In RISC-V, performance will be slow if code has a lot of branches.
ARMv7 Conditional Instructions

while(i != j) {
    if (i > j)
        i -= j;
    else
        j -= i;
} 

In ARM, can avoid delay due to Branches with conditional instructions

LOOP: CMP Ri, Rj // set condition "NE" if (i != j)
       // "GT" if (i > j),
       // or "LT" if (i < j)
SUBGT Ri, Ri, Rj // if "GT" (greater than), i = i-j;
SUBLE Rj, Rj, Ri // if "LE" (less than or equal), j = j-i;
BNE loop // if "NE" (not equal), then loop
ARMv7: Other Cool operations

Shift one register (e.g. Rc) any amount
Add to another register (e.g. Rb)
Store result in a different register (e.g. Ra)

ADD Ra, Rb, Rc LSL #4
Ra = Rb + Rc<<4
Ra = Rb + Rc x 16
ARMv7 Instruction Set Architecture

All ARMv7 instructions are 32 bits long, has 3 formats

Reduced Instruction Set Computer (RISC) properties
  • Only Load/Store instructions access memory
  • Instructions operate on operands in processor registers
  • 16 registers

Complex Instruction Set Computer (CISC) properties
  • Autoincrement, autodecrement, PC-relative addressing
  • Conditional execution
  • Multiple words can be accessed from memory with a single
    instruction (SIMD: single instr multiple data)
ARMv8 (64-bit) Instruction Set Architecture

All ARMv8 instructions are 64 bits long, has 3 formats

Reduced Instruction Set Computer (RISC) properties

• Only Load/Store instructions access memory
• Instructions operate on operands in processor registers
• 32 registers and r0 is always 0

NO MORE Complex Instruction Set Computer (CISC) properties

• NO Conditional execution
• NO Multiple words can be accessed from memory with a single instruction (SIMD: single instr multiple data)
Instruction Set Architecture Variations

ISA defines the permissible instructions

- RISC-V: load/store, arithmetic, control flow, …
- ARMv7: similar to RISC-V, but more shift, memory, & conditional ops
- ARMv8 (64-bit): even closer to RISC-V, no conditional ops
- VAX: arithmetic on memory or registers, strings, polynomial evaluation, stacks/queues, …
- Cray: vector operations, …
- x86: a little of everything
ISA Takeaways

The number of available registers greatly influenced the instruction set architecture (ISA)

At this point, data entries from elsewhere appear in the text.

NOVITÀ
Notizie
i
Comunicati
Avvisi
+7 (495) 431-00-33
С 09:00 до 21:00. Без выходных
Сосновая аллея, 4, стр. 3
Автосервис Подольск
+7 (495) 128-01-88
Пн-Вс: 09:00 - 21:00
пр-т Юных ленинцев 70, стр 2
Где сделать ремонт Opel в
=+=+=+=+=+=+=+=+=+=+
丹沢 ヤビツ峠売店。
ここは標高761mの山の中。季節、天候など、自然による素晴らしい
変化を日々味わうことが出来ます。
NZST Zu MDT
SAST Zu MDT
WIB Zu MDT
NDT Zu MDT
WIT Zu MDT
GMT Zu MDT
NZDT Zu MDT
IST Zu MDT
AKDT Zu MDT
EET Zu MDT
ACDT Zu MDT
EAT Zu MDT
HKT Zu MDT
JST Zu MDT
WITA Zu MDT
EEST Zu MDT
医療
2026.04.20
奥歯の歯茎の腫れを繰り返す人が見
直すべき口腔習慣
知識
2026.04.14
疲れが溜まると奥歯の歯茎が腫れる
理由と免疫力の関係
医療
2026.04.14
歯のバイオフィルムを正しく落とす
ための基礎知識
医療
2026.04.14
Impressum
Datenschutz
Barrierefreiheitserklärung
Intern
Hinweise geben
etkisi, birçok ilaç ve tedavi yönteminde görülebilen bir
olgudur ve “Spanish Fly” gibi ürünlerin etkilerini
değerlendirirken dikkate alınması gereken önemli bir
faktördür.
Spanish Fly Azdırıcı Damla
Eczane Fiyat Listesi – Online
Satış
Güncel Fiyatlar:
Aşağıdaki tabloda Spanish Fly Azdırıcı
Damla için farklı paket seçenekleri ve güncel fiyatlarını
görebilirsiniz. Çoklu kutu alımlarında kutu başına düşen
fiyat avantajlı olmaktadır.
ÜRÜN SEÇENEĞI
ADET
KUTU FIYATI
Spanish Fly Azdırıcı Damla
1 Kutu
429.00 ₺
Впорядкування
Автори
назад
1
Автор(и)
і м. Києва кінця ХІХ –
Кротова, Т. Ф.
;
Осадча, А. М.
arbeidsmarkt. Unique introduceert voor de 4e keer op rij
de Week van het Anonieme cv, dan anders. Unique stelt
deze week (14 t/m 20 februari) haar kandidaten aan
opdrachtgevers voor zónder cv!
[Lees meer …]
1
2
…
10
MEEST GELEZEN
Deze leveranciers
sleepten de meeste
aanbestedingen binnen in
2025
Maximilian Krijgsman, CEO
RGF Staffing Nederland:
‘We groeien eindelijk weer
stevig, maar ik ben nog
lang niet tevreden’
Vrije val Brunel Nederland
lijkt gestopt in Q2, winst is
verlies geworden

Complex Instruction Set Computers were very complex + Small # of insns necessary to fit program into memory. - greatly increased the complexity of the ISA as well.

Back in the day… CISC was necessary because everybody programmed in assembly and machine code! Today, CISC ISA’s are still dominant due to the prevalence of x86 ISA processors. However, RISC ISA’s today such as ARM have an ever increasing market share (of our everyday life!). ARM borrows a bit from both RISC and CISC.